Disadari atau tidak efek sistem kapitalisme yaitu salah satunya adalah membentuk manusia individualis, karena memang terkadang menjadi momok juga jika turut campur urusan tetangga, walaupun sebetulnya niat kita baik.
Kontrol masyarakat bisa berjalan dengan baik apabila ada kepedulian dan interaksi di sana. Masyarakat terbiasa dengan acara kumpulan, sholawatan, pengajian apapun yang bisa membawa mereka menjadi kumpul dengan sesama tetangga. Selain bertujuan untuk membangun sistem yang baik juga akan menjadi ladang silaturahmi antar masyarakat. Sehingga akan mudah untuk sewaktu-waktu bertemu dengan masyarakat atau bertetangga.
Jika manusia hanya berdiam diri dirumah maka yang terjadi adalah kurangnya komunikasi antar masyarakat, atau bahkan kehidupan bertetangga menjadi kaku, tidak luwes. Apalagi jika sudah berbenturan dengan kepentingan pribadi.
Dalam Islam di haruskan adanya jawil iman, agar suasana iman ini mewarnai kehidupan umat manusia, sehingga akan terbentuk ketakwaan individu. Dengan adanya ketakwaan individu ini secara otomatis akan membangun kesadaran individu dalam hidup bermasyarakat, sehingga ada yang disebut kontrol masyarakat. Empati dan simpati akan muncul secara otomatis, hingga kasus tetangga yang meninggal hingga berhari-hari tidak lagi berulang.
Bahkan Rasulullah sudah mengajarkan bahwa bertetangga itu harus baik, apabila masak perbanyak kuahnya, agar bisa berbagi dengan tetangganya.
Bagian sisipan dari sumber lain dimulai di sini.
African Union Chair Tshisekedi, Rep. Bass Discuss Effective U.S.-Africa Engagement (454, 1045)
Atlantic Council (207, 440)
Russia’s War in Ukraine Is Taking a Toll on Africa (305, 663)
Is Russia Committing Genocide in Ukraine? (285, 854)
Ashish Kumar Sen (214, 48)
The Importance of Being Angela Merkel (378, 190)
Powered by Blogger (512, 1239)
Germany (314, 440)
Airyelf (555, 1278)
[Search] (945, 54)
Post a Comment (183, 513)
Tidak sekedar menjenguk dikala sakit saja atau bahkan tidak bertegur sapa sama sekali. Hmmm.
Rasulullah SAW bersabda dalam sebuah hadist,
Artinya, "Dari Abdullah bin Amr ra, bahwa Nabi Saw bersabda, "Sebaik-baik sahabat di sisi Allah adalah mereka yang paling baik kepada sahabatnya, dan sebaik-baik tetangga di sisi Allah adalah mereka yang paling baik kepada tetangganya." (HR at-Tirmidzi).
Yuk, menjadi tetangga yang baik. Agar kita bisa menjadi penyalur energi positif ke masyarakat agar menjadi tetangga yang peduli. Peduli ya, bukan ikut campur masalah orang. Masalah kita saja sudah banyak, ya kan!
Wallahu a'lam bissawab.[]


Posting Komentar untuk "Tetangga Masa' Gitu itu? "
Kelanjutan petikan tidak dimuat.